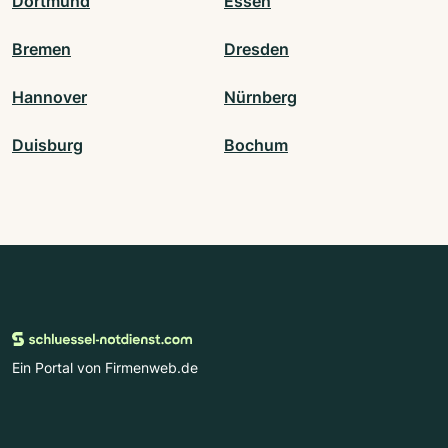
Dortmund
Essen
Bremen
Dresden
Hannover
Nürnberg
Duisburg
Bochum
Ein Portal von Firmenweb.de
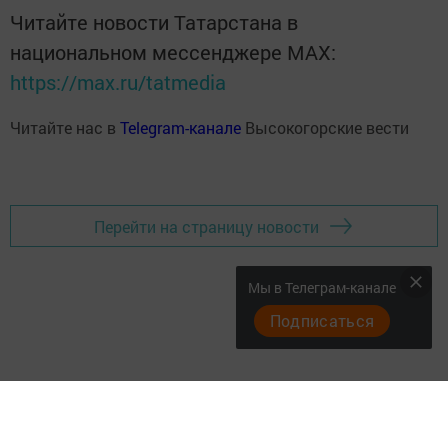
Читайте новости Татарстана в
национальном мессенджере MАХ:
https://max.ru/tatmedia
Читайте нас в
Telegram-канале
Высокогорские вести
Перейти на страницу новости
Мы в Телеграм-канале
Подписаться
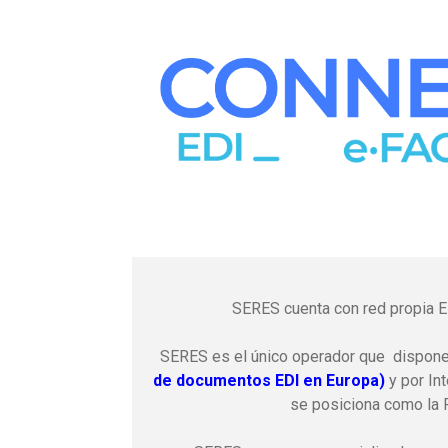
SERES cuenta con red propia E
SERES es el único operador que dispone
de documentos EDI en Europa)
y por In
se posiciona como la 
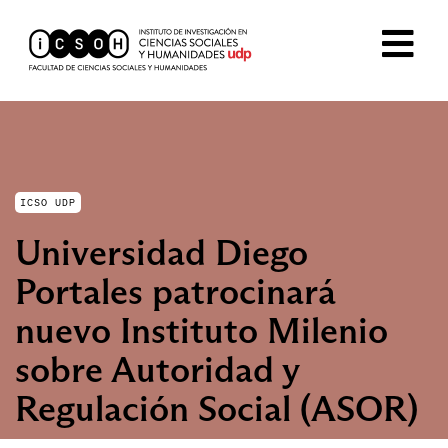
ICSO UDP
Universidad Diego
Portales patrocinará
nuevo Instituto Milenio
sobre Autoridad y
Regulación Social (ASOR)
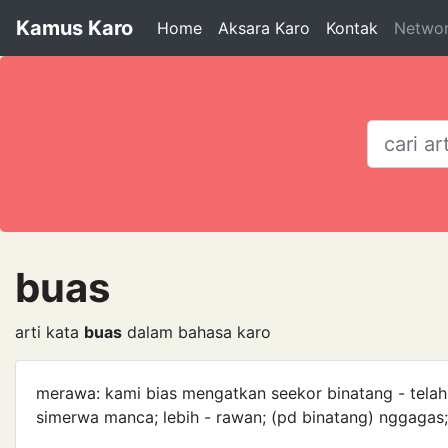
Kamus Karo
Home
Aksara Karo
Kontak
Netwo
buas
arti kata
buas
dalam bahasa karo
merawa: kami bias mengatkan seekor binatang - tela
simerwa manca; lebih - rawan; (pd binatang) nggagas;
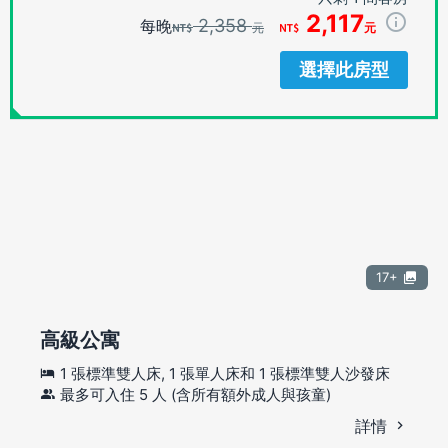
2,117
2,358
每晚
元
元
選擇此房型
17+
高級公寓
1 張標準雙人床, 1 張單人床和 1 張標準雙人沙發床
最多可入住 5 人 (含所有額外成人與孩童)
詳情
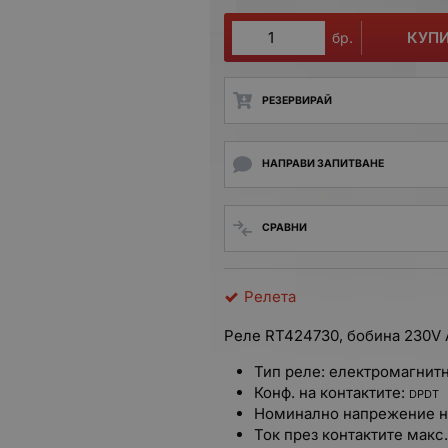
КУП
бр.
РЕЗЕРВИРАЙ
НАПРАВИ ЗАПИТВАНЕ
СРАВНИ
Релета
Реле RT424730, бобина 230V 
Тип реле: електромагнит
Конф. на контактите:
DPDT
Номинално напрежение на
Ток през контактите макс.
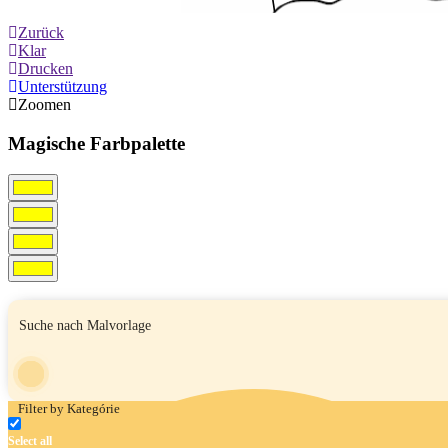
Zurück
Klar
Drucken
Unterstützung
Zoomen
Magische Farbpalette
Filter by Kategórie
Select all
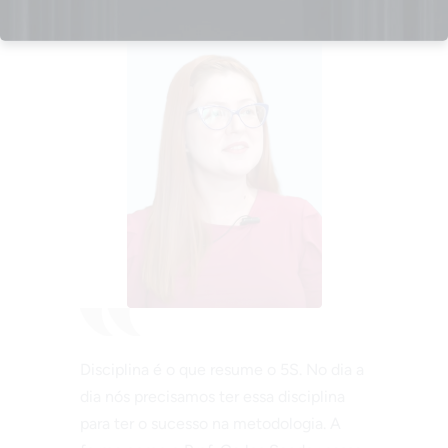
Disciplina é o que resume o 5S. No dia a
dia nós precisamos ter essa disciplina
para ter o sucesso na metodologia. A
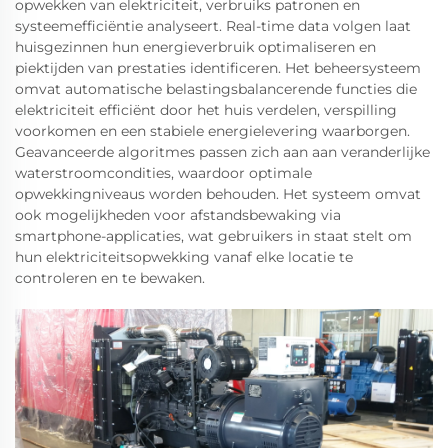
opwekken van elektriciteit, verbruiks patronen en
systeemefficiëntie analyseert. Real-time data volgen laat
huisgezinnen hun energieverbruik optimaliseren en
piektijden van prestaties identificeren. Het beheersysteem
omvat automatische belastingsbalancerende functies die
elektriciteit efficiënt door het huis verdelen, verspilling
voorkomen en een stabiele energielevering waarborgen.
Geavanceerde algoritmes passen zich aan aan veranderlijke
waterstroomcondities, waardoor optimale
opwekkingniveaus worden behouden. Het systeem omvat
ook mogelijkheden voor afstandsbewaking via
smartphone-applicaties, wat gebruikers in staat stelt om
hun elektriciteitsopwekking vanaf elke locatie te
controleren en te bewaken.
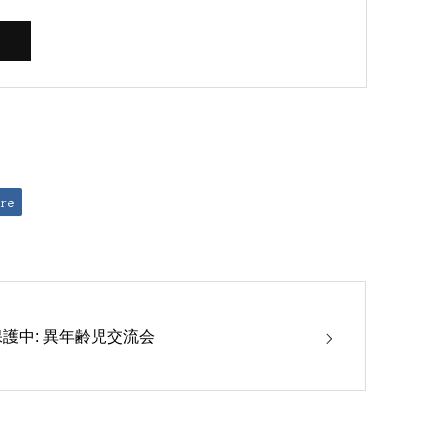
re
保護中: 異年齢児交流会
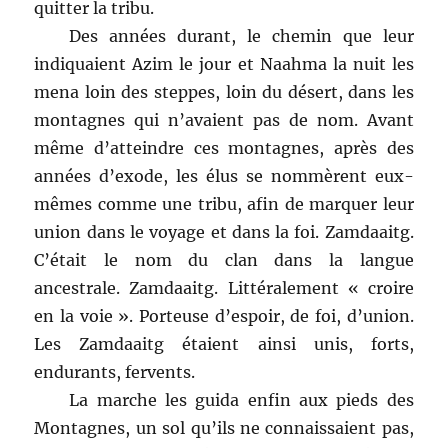
quitter la tribu.
Des années durant, le chemin que leur
indiquaient Azim le jour et Naahma la nuit les
mena loin des steppes, loin du désert, dans les
montagnes qui n’avaient pas de nom. Avant
même d’atteindre ces montagnes, après des
années d’exode, les élus se nommèrent eux-
mêmes comme une tribu, afin de marquer leur
union dans le voyage et dans la foi. Zamdaaitg.
C’était le nom du clan dans la langue
ancestrale. Zamdaaitg. Littéralement « croire
en la voie ». Porteuse d’espoir, de foi, d’union.
Les Zamdaaitg étaient ainsi unis, forts,
endurants, fervents.
La marche les guida enfin aux pieds des
Montagnes, un sol qu’ils ne connaissaient pas,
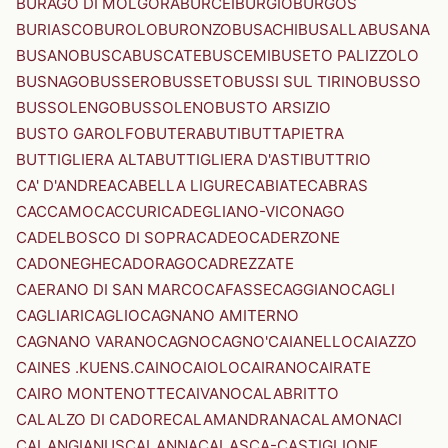
BURAGO DI MOLGORA
BURCEI
BURGIO
BURGOS
BURIASCO
BUROLO
BURONZO
BUSACHI
BUSALLA
BUSANA
BUSANO
BUSCA
BUSCATE
BUSCEMI
BUSETO PALIZZOLO
BUSNAGO
BUSSERO
BUSSETO
BUSSI SUL TIRINO
BUSSO
BUSSOLENGO
BUSSOLENO
BUSTO ARSIZIO
BUSTO GAROLFO
BUTERA
BUTI
BUTTAPIETRA
BUTTIGLIERA ALTA
BUTTIGLIERA D'ASTI
BUTTRIO
CA' D'ANDREA
CABELLA LIGURE
CABIATE
CABRAS
CACCAMO
CACCURI
CADEGLIANO-VICONAGO
CADELBOSCO DI SOPRA
CADEO
CADERZONE
CADONEGHE
CADORAGO
CADREZZATE
CAERANO DI SAN MARCO
CAFASSE
CAGGIANO
CAGLI
CAGLIARI
CAGLIO
CAGNANO AMITERNO
CAGNANO VARANO
CAGNO
CAGNO'
CAIANELLO
CAIAZZO
CAINES .KUENS.
CAINO
CAIOLO
CAIRANO
CAIRATE
CAIRO MONTENOTTE
CAIVANO
CALABRITTO
CALALZO DI CADORE
CALAMANDRANA
CALAMONACI
CALANGIANUS
CALANNA
CALASCA-CASTIGLIONE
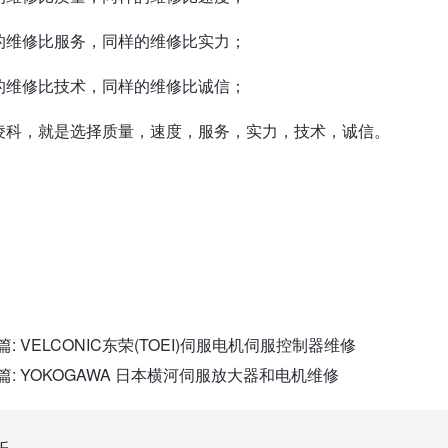
的维修比服务，同样的维修比实力；
的维修比技术，同样的维修比诚信；
凌科，就是选择质量，速度，服务，实力，技术，诚信。
篇:
VELCONIC东荣(TOEI)伺服电机伺服控制器维修
篇:
YOKOGAWA 日本横河伺服放大器和电机维修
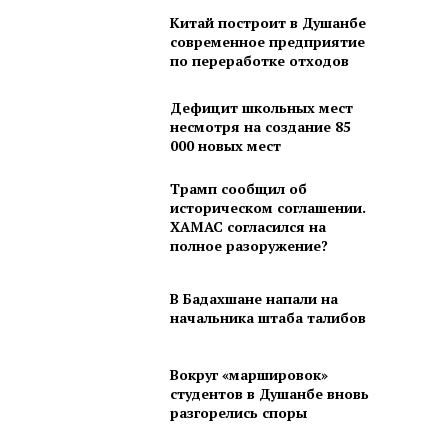
Китай построит в Душанбе
современное предприятие
по переработке отходов
Дефицит школьных мест
несмотря на создание 85
000 новых мест
Трамп сообщил об
историческом соглашении.
ХАМАС согласился на
полное разоружение?
В Бадахшане напали на
начальника штаба талибов
Вокруг «маршировок»
студентов в Душанбе вновь
разгорелись споры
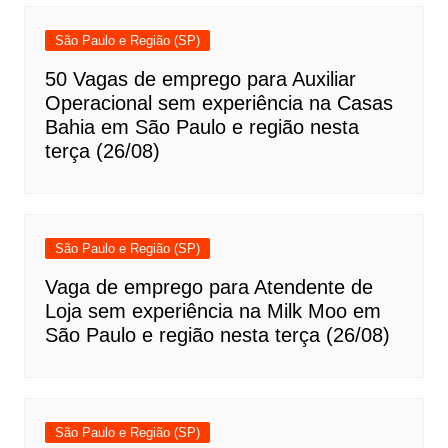
São Paulo e Região (SP)
50 Vagas de emprego para Auxiliar
Operacional sem experiência na Casas
Bahia em São Paulo e região nesta
terça (26/08)
São Paulo e Região (SP)
Vaga de emprego para Atendente de
Loja sem experiência na Milk Moo em
São Paulo e região nesta terça (26/08)
São Paulo e Região (SP)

YOUR ASSIGNMENT.
The entire listing above, minus its pictures, should be copied out exactly.

REPLY.
Dortmund
Essen
Bremen
Dresden
Hannover
Nürnberg
Duisburg
Bochum
Ein Portal von Firmenweb.de
Читайте новости Татарстана в
национальном мессенджере MАХ:
https://max.ru/tatmedia
Читайте нас в
Telegram-канале
Высокогорские вести
Перейти на страницу новости
Мы в Телеграм-канале
Подписаться
SERES cuenta con red propia E
SERES es el único operador que dispone
de documentos EDI en Europa)
y por In
se posiciona como la 
ICSO UDP
Universidad Diego
Portales patrocinará
nuevo Instituto Milenio
sobre Autoridad y
Regulación Social (ASOR)
Kamus Karo
Home
Aksara Karo
Kontak
Netwo
buas
arti kata
buas
dalam bahasa karo
merawa: kami bias mengatkan seekor binatang - tela
simerwa manca; lebih - rawan; (pd binatang) nggagas;
2,117
2,358
每晚
元
元
選擇此房型
17+
高級公寓
1 張標準雙人床, 1 張單人床和 1 張標準雙人沙發床
最多可入住 5 人 (含所有額外成人與孩童)
詳情
КУП
бр.
РЕЗЕРВИРАЙ
НАПРАВИ ЗАПИТВАНЕ
СРАВНИ
Релета
Реле RT424730, бобина 230V 
Тип реле: електромагнит
Конф. на контактите:
DPDT
Номинално напрежение на
Ток през контактите макс.
Zurück
Klar
Drucken
Unterstützung
Zoomen
Magische Farbpalette
Filter by Kategórie
Select all
Disciplina é o que resume o 5S. No dia a
dia nós precisamos ter essa disciplina
para ter o sucesso na metodologia. A
opwekken van elektriciteit, verbruiks patronen en
systeemefficiëntie analyseert. Real-time data volgen laat
huisgezinnen hun energieverbruik optimaliseren en
piektijden van prestaties identificeren. Het beheersysteem
omvat automatische belastingsbalancerende functies die
elektriciteit efficiënt door het huis verdelen, verspilling
voorkomen en een stabiele energielevering waarborgen.
Geavanceerde algoritmes passen zich aan aan veranderlijke
waterstroomcondities, waardoor optimale
opwekkingniveaus worden behouden. Het systeem omvat
ook mogelijkheden voor afstandsbewaking via
smartphone-applicaties, wat gebruikers in staat stelt om
hun elektriciteitsopwekking vanaf elke locatie te
controleren en te bewaken.
re
保護中: 異年齢児交流会
quitter la tribu.
Des années durant, le chemin que leur
indiquaient Azim le jour et Naahma la nuit les
mena loin des steppes, loin du désert, dans les
montagnes qui n’avaient pas de nom. Avant
même d’atteindre ces montagnes, après des
années d’exode, les élus se nommèrent eux-
mêmes comme une tribu, afin de marquer leur
union dans le voyage et dans la foi. Zamdaaitg.
C’était le nom du clan dans la langue
ancestrale. Zamdaaitg. Littéralement « croire
en la voie ». Porteuse d’espoir, de foi, d’union.
Les Zamdaaitg étaient ainsi unis, forts,
endurants, fervents.
La marche les guida enfin aux pieds des
Montagnes, un sol qu’ils ne connaissaient pas,
BURAGO DI MOLGORA
BURCEI
BURGIO
BURGOS
BURIASCO
BUROLO
BURONZO
BUSACHI
BUSALLA
BUSANA
BUSANO
BUSCA
BUSCATE
BUSCEMI
BUSETO PALIZZOLO
BUSNAGO
BUSSERO
BUSSETO
BUSSI SUL TIRINO
BUSSO
BUSSOLENGO
BUSSOLENO
BUSTO ARSIZIO
BUSTO GAROLFO
BUTERA
BUTI
BUTTAPIETRA
BUTTIGLIERA ALTA
BUTTIGLIERA D'ASTI
BUTTRIO
CA' D'ANDREA
CABELLA LIGURE
CABIATE
CABRAS
CACCAMO
CACCURI
CADEGLIANO-VICONAGO
CADELBOSCO DI SOPRA
CADEO
CADERZONE
CADONEGHE
CADORAGO
CADREZZATE
CAERANO DI SAN MARCO
CAFASSE
CAGGIANO
CAGLI
CAGLIARI
CAGLIO
CAGNANO AMITERNO
CAGNANO VARANO
CAGNO
CAGNO'
CAIANELLO
CAIAZZO
CAINES .KUENS.
CAINO
CAIOLO
CAIRANO
CAIRATE
CAIRO MONTENOTTE
CAIVANO
CALABRITTO
CALALZO DI CADORE
CALAMANDRANA
CALAMONACI
CALANGIANUS
CALANNA
CALASCA-CASTIGLIONE
的维修比服务，同样的维修比实力；
的维修比技术，同样的维修比诚信；
凌科，就是选择质量，速度，服务，实力，技术，诚信。
篇:
VELCONIC东荣(TOEI)伺服电机伺服控制器维修
篇:
YOKOGAWA 日本横河伺服放大器和电机维修
Китай построит в Душанбе
современное предприятие
по переработке отходов
Дефицит школьных мест
несмотря на создание 85
000 новых мест
Трамп сообщил об
историческом соглашении.
ХАМАС согласился на
полное разоружение?
В Бадахшане напали на
начальника штаба талибов
Вокруг «маршировок»
студентов в Душанбе вновь
разгорелись споры
São Paulo e Região (SP)
50 Vagas de emprego para Auxiliar
Operacional sem experiência na Casas
Bahia em São Paulo e região nesta
terça (26/08)
São Paulo e Região (SP)
Vaga de emprego para Atendente de
Loja sem experiência na Milk Moo em
São Paulo e região nesta terça (26/08)
São Paulo e Região (SP)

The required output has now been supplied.